Rispetto al “vecchio” Battisti, qualcosa era indubbiamente cambiato. Scrive Zoppo: “Se ai tempi d’oro divorava e assimilava qualsiasi disco arrivasse dall’estero, con il tasso di ricezione al massimo della potenza, ora si placa studiando, si tuffa in verticale nel sapere, quasi a voler recuperare anni di assoluta devozione alla musica, che non si è spenta ma progredisce lenta, silenziosa, in un sotterraneo fiume carsico che lui avverte e lascia scorrere”. Siamo nell’estate del 1981, quella della morte di Rino Gaetano, del terzo delitto del Mostro di Firenze, di Alfredino Rampi caduto nel pozzo, di Sarà perché ti amo, Chi fermerà la musica, Amoureux solitaires ed Enola Gay. E Lucio Battisti, in quella fatidica estate, chi è? “Risposta lapidaria: è il silenzio”.
In silenzio sovrintende al concept album Immersione (pubblicato nell’aprile 1982) dell’amico Adriano Pappalardo, prodotto da Greg Walsh. E in silenzio, sempre assieme a Walsh, cospira il proprio album frattura/transizione/autobiografia E già, nel quale assume sempre più un ruolo da man-machine (come avrebbero detto quei Kraftwerk che tra l’altro adorava), ovvero una voce – la sua pur sempre inconfondibile voce – applicata su trame macchiniche. Ne esce un disco “alieno, secondo la logica robotica di tanti esponenti del genere, ma non inumano, perché la vocalità battistiana resta intatta, e soprattutto perché ciò che emerge è il percorso catartico”. Un disco il cui convitato di pietra è la mente: “Quasi in ogni brano ci sono riferimenti alla razionalità, agli inganni del pensiero, a quella gabbia nera da scardinare per fare entrare luce bianca”.
Il disco venderà piuttosto bene. Lo stesso singolo E già riuscirà a guadagnarsi un po’ di spazio nelle rotazioni radiofoniche: ma era un Battisti così poco familiare, spiazzante, disturbante. Prodromo di quello che verrà di lì a poco, vale a dire il druido androide invisibile della stagione Battisti-Panella, coi “dischi bianchi” a strutturare sintesi tra calore e algore, melodia e monodia, nonsense e ipersenso. Dischi che ancora oggi mietono stupore, pur mantenendosi al di sotto della linea di emersione popular. Galeotto fu l’incontro con Panella in occasione di Oh! Era ora (1983) di Pappalardo, arrangiato da un Battisti sempre più smanioso di elettronica, disco scritto dal volitivo Adriano ma che vide ai testi la collaborazione dell’estroso paroliere romano. Fu così che tra Lucio e Pasquale si consumò una folgorazione, ovvero l’inizio di ciò che E già aveva a suo modo anticipato.
Vale la pena riportare le parole di Dario Massari: “Quei testi erano perfetti per togliere di mezzo l’identificazione col personaggio, erano astratti, non focalizzavano storie e persone”. A queste fanno eco le parole di Pietruccio Montalbetti, secondo cui il passaggio a una dimensione solitaria avrebbe trasformato Lucio “da paesaggista ad astrattista”. Astrazione, quindi, come possibile parola chiave: sottrarsi ai vincoli del mondo sensibile per consegnarsi al linguaggio, alle forme del suono, alle bolle acustiche della parola. Un Battisti quindi divincolato. Inafferrabile. Libero.
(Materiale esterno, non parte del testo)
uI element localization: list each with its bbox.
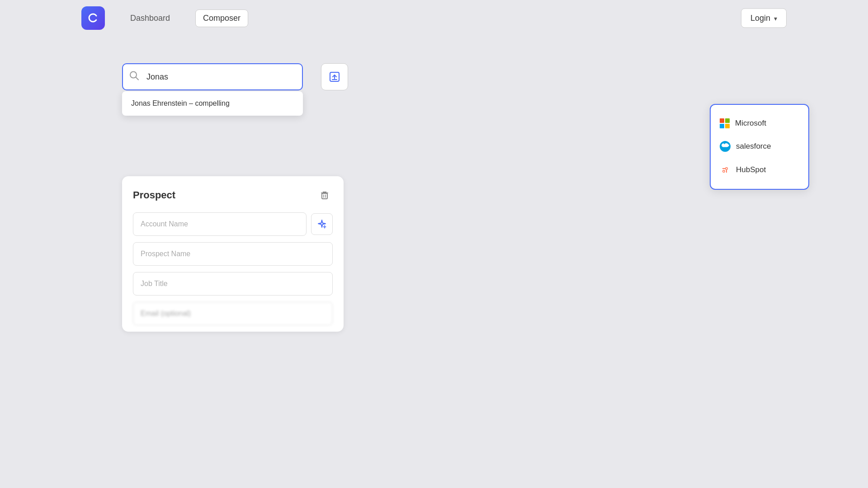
login-button[interactable]: Login ▾	[741, 9, 787, 28]
autocomplete-item[interactable]: Jonas Ehrenstein – compelling	[122, 93, 303, 114]
microsoft-label: Microsoft	[735, 119, 766, 128]
job-title-row	[133, 272, 333, 296]
prospect-card: Prospect	[122, 176, 344, 332]
navbar: Dashboard Composer Login ▾	[0, 0, 868, 36]
svg-point-5	[723, 171, 725, 172]
search-icon	[129, 71, 139, 83]
login-dropdown: Microsoft salesforce HubSpot	[710, 104, 809, 190]
magic-button[interactable]	[311, 213, 333, 235]
upload-button[interactable]	[321, 63, 348, 90]
email-row	[133, 302, 333, 325]
salesforce-icon	[720, 141, 731, 152]
svg-line-7	[136, 77, 139, 80]
nav-composer[interactable]: Composer	[195, 9, 248, 27]
account-name-input[interactable]	[133, 212, 307, 236]
card-title: Prospect	[133, 189, 175, 201]
prospect-name-input[interactable]	[133, 242, 333, 266]
autocomplete-dropdown: Jonas Ehrenstein – compelling	[122, 91, 303, 116]
job-title-input[interactable]	[133, 272, 333, 296]
svg-rect-11	[322, 193, 327, 199]
logo	[81, 6, 105, 30]
email-input[interactable]	[133, 302, 333, 325]
hubspot-label: HubSpot	[736, 165, 766, 174]
login-salesforce[interactable]: salesforce	[711, 135, 808, 158]
svg-point-1	[726, 168, 727, 169]
search-container: Jonas Ehrenstein – compelling	[122, 63, 348, 90]
salesforce-label: salesforce	[736, 142, 771, 151]
microsoft-icon	[720, 118, 730, 128]
prospect-name-row	[133, 242, 333, 266]
account-name-row	[133, 212, 333, 236]
search-area: Jonas Ehrenstein – compelling	[122, 63, 348, 90]
search-input[interactable]	[122, 63, 303, 90]
search-wrapper: Jonas Ehrenstein – compelling	[122, 63, 316, 90]
delete-button[interactable]	[316, 187, 333, 203]
chevron-down-icon: ▾	[774, 14, 777, 22]
login-hubspot[interactable]: HubSpot	[711, 158, 808, 182]
login-microsoft[interactable]: Microsoft	[711, 112, 808, 135]
hubspot-icon	[720, 164, 731, 175]
logo-icon	[81, 6, 105, 30]
card-header: Prospect	[133, 187, 333, 203]
nav-dashboard[interactable]: Dashboard	[123, 10, 177, 27]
Zoppo fa bene pagina dopo pagina ciò che si era proposto: non rivalutare un album dai difetti anche sostanziali – pure se non privo di passaggi notevoli – ma rivederne il senso alla luce di un percorso artistico formidabile, che vide nella sua seconda fase (quella “panelliana”) un riflesso opposto e complementare alla prima (la “mogolliana”), l’una carburante di significati per l’altra, con E già a fungere da punto di (ri)flesso, momento in cui tempo e sguardo si piegano e sovrappongono, si moltiplicano e annullano nel rimbalzo della direzione. Un po’ come fa quello specchio piantato come un monolite su una spiaggia desolata, varco e allo stesso tempo barriera, abbaglio bianchissimo di un sogno senza uscita.